**WHAT YOU SHOULD DO**:
Would you output the entries below only from the line containing "For every named" through the line containing "Sturnus burmannicus (86, 408)", exactly as they stand and with both ends included?

BEGIN RECORDS

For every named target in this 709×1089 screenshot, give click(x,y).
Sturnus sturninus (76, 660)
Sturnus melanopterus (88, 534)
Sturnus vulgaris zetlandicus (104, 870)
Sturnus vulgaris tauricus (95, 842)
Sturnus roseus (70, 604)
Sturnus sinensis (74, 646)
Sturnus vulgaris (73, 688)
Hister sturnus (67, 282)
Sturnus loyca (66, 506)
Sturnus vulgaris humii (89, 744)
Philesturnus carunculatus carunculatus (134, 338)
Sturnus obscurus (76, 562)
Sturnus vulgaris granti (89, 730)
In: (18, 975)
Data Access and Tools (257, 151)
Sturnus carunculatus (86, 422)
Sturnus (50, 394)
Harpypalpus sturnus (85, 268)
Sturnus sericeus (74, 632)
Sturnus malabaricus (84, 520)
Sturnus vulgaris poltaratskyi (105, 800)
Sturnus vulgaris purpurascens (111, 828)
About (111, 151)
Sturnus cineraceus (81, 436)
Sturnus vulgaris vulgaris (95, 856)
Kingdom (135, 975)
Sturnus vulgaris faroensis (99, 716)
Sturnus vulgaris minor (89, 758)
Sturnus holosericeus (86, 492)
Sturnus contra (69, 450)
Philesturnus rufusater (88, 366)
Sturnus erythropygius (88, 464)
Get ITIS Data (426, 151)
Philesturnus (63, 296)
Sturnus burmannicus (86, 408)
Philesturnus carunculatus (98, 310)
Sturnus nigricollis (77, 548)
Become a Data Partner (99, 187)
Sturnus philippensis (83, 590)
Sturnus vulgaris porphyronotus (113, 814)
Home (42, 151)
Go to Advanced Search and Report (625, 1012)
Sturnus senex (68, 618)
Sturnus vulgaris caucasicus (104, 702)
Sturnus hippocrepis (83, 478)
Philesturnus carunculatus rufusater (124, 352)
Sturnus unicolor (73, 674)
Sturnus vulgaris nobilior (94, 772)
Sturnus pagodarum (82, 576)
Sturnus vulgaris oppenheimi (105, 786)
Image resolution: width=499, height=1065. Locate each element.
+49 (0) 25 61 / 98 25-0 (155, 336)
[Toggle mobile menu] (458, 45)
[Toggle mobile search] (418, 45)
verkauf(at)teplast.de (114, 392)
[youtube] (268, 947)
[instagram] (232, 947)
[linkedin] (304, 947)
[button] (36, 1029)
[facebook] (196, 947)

END RECORDS
BEGIN RECORDS

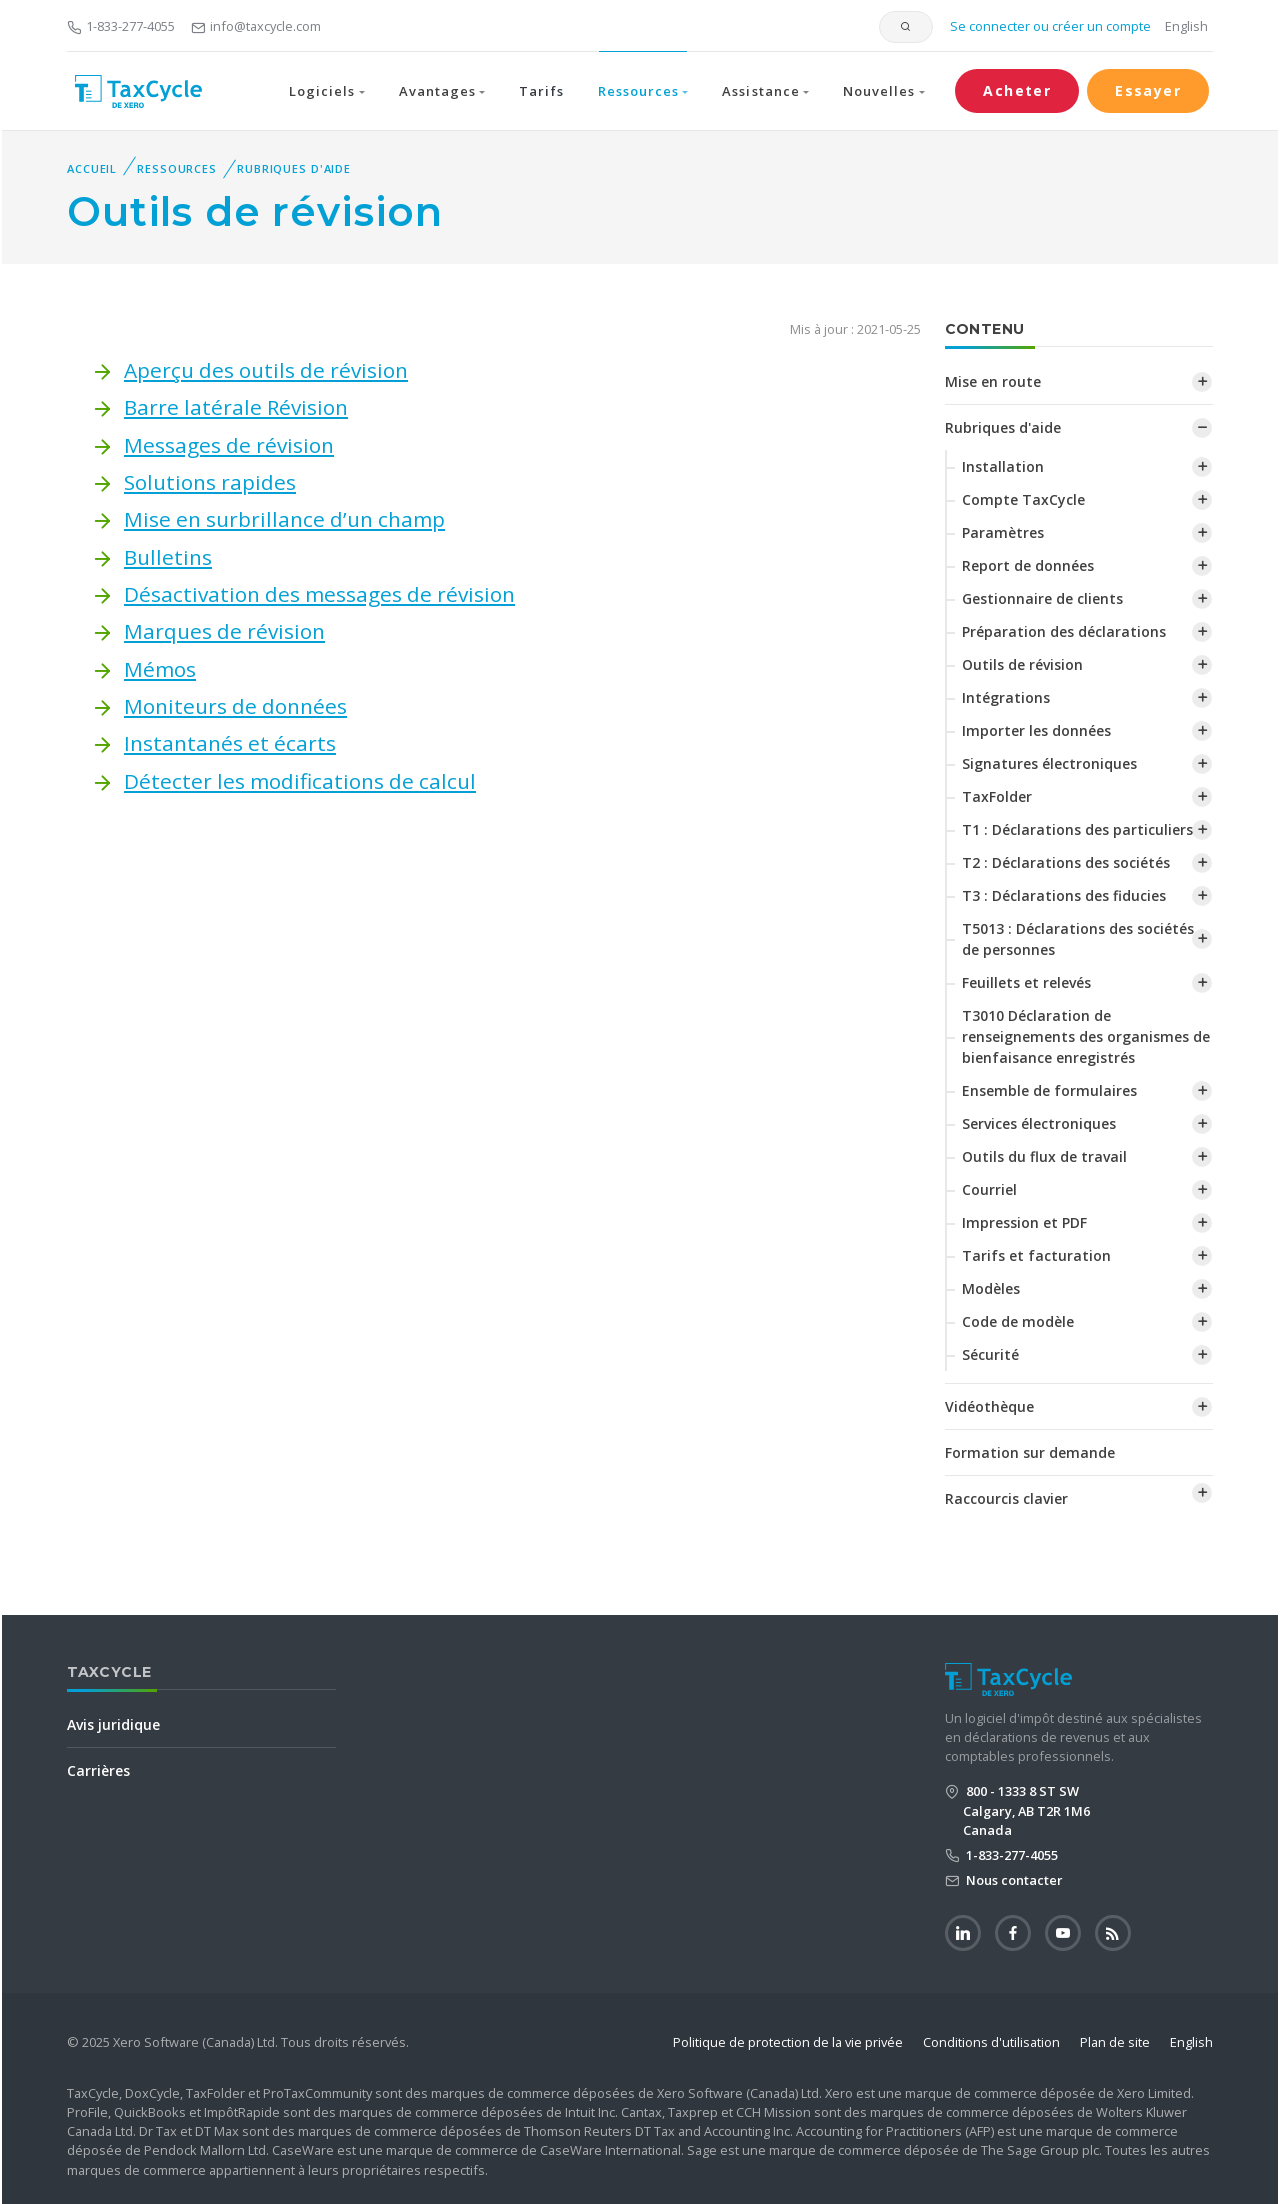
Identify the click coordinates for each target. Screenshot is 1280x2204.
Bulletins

END RECORDS

**TASK OUTPUT**:
For every named target in this 709×1089 screenshot, give click(x,y).
Sturnus sturninus (76, 660)
Sturnus melanopterus (88, 534)
Sturnus vulgaris zetlandicus (104, 870)
Sturnus vulgaris tauricus (95, 842)
Sturnus roseus (70, 604)
Sturnus sinensis (74, 646)
Sturnus vulgaris (73, 688)
Hister sturnus (67, 282)
Sturnus loyca (66, 506)
Sturnus vulgaris humii (89, 744)
Philesturnus carunculatus carunculatus (134, 338)
Sturnus obscurus (76, 562)
Sturnus vulgaris granti (89, 730)
In: (18, 975)
Data Access and Tools (257, 151)
Sturnus carunculatus (86, 422)
Sturnus (50, 394)
Harpypalpus sturnus (85, 268)
Sturnus sericeus (74, 632)
Sturnus malabaricus (84, 520)
Sturnus vulgaris poltaratskyi (105, 800)
Sturnus vulgaris purpurascens (111, 828)
About (111, 151)
Sturnus cineraceus (81, 436)
Sturnus vulgaris vulgaris (95, 856)
Kingdom (135, 975)
Sturnus vulgaris faroensis (99, 716)
Sturnus vulgaris minor (89, 758)
Sturnus holosericeus (86, 492)
Sturnus contra (69, 450)
Philesturnus rufusater (88, 366)
Sturnus erythropygius (88, 464)
Get ITIS Data (426, 151)
Philesturnus (63, 296)
Sturnus burmannicus (86, 408)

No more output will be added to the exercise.